A Union flag flies from a flagpole above the Bank of England in the City of London on August 7, 2025.
Niklas Hallen | afp | fake images
LONDON – The Bank of England voted narrowly on Thursday to keep interest rates steady, acting cautiously ahead of the government’s autumn budget in November.
Of the BOE’s nine-member monetary policy committee, five voted to keep the key interest rate, known as the bank rate, at 4%, while four opted for a 25 basis point cut.
The vote was smaller than expected and economists polled by Reuters expected a 6-3 split in favor of upholding the decision.
BOE Governor Andrew Bailey told CNBC that rate cuts are coming, and economists are now pricing in a rate cut before Christmas.
“We are past peak tightening, which is what you would expect given we have cut interest rates five times. [since Aug.2024]. For my part, I think the policy is still restrictive, but it has already passed the peak of restriction,” he told CNBC’s Ritika Gupta.

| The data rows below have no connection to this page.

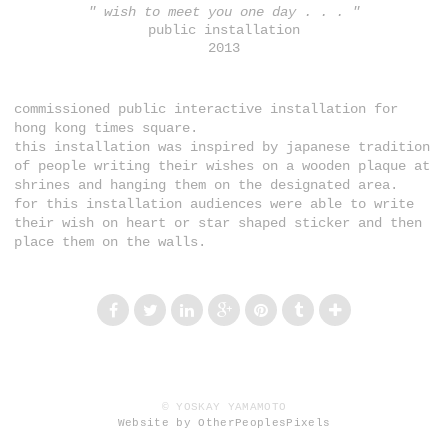
" wish to meet you one day . . . "
public installation
2013
commissioned public interactive installation for
hong kong times square.
this installation was inspired by japanese tradition
of people writing their wishes on a wooden plaque at
shrines and hanging them on the designated area.
for this installation audiences were able to write
their wish on heart or star shaped sticker and then
place them on the walls.
© YOSKAY YAMAMOTO
Website by OtherPeoplesPixels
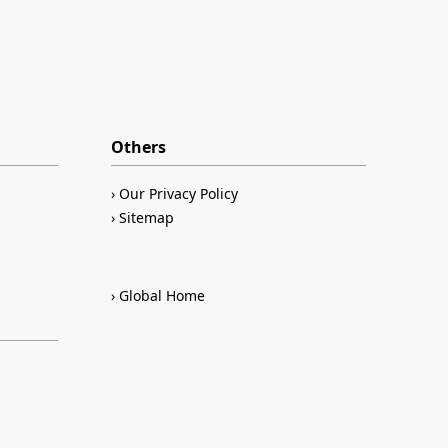
Others
Our Privacy Policy
Sitemap
Global Home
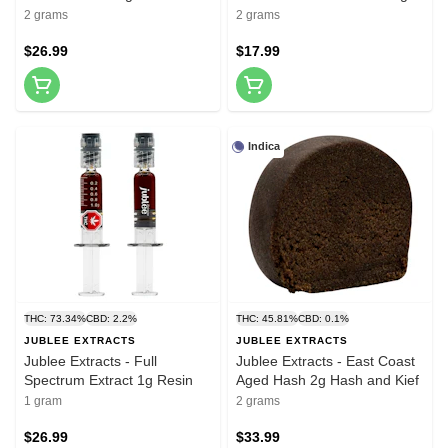
2 grams
2 grams
$26.99
$17.99
Indica
THC: 73.34%
CBD: 2.2%
THC: 45.81%
CBD: 0.1%
JUBLEE EXTRACTS
JUBLEE EXTRACTS
Jublee Extracts - Full
Jublee Extracts - East Coast
Spectrum Extract 1g Resin
Aged Hash 2g Hash and Kief
1 gram
2 grams
$26.99
$33.99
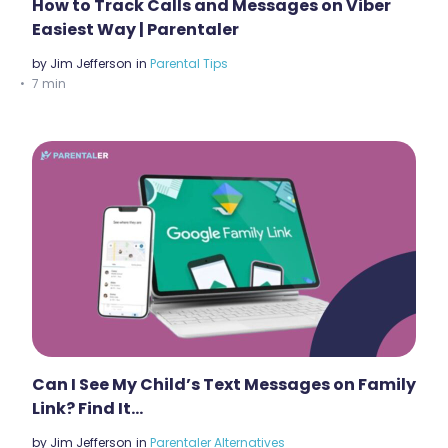
How to Track Calls and Messages on Viber
Easiest Way | Parentaler
by
Jim Jefferson
in
Parental Tips
7 min
Can I See My Child’s Text Messages on Family
Link? Find It…
by
Jim Jefferson
in
Parentaler Alternatives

As for the timing of the next cut, Bailey said he would keep an eye on inflation and labor market data due before the last policy meeting of the year on Dec. 18.

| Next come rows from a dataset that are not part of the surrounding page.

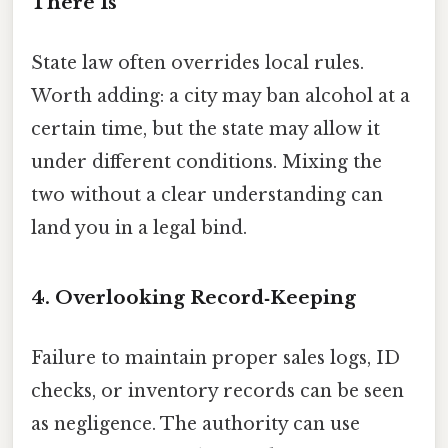
There Is”
State law often overrides local rules.
Worth adding: a city may ban alcohol at a
certain time, but the state may allow it
under different conditions. Mixing the
two without a clear understanding can
land you in a legal bind.
4. Overlooking Record‑Keeping
Failure to maintain proper sales logs, ID
checks, or inventory records can be seen
as negligence. The authority can use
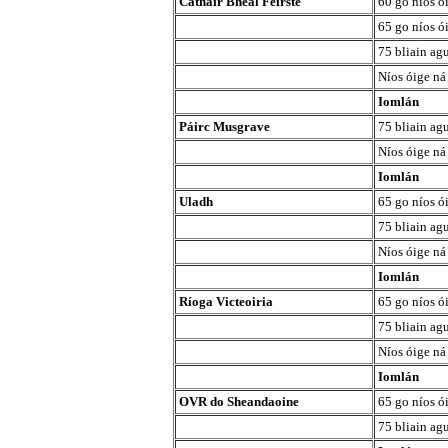
Cathair Bhéal Feirste
60 go níos ó
65 go níos ó
75 bliain agu
Níos óige ná
Iomlán
Páirc Musgrave
75 bliain agu
Níos óige ná
Iomlán
Uladh
65 go níos ó
75 bliain agu
Níos óige ná
Iomlán
Ríoga Victeoiria
65 go níos ó
75 bliain agu
Níos óige ná
Iomlán
OVR do Sheandaoine
65 go níos ó
75 bliain agu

“I will certainly be looking at the rest of this year and the evidence we see between now and our last meeting,” Bailey said, adding that the MPC could also incorporate Chancellor Rachel Reeves’ budget, due on November 26, into the central bank’s assessment.
The central bank said in a statement that the inflation rate, at 3.8% in September, had probably peaked and that a disinflationary trend was underway. This was “supported by the still restrictive stance of monetary policy”, he said.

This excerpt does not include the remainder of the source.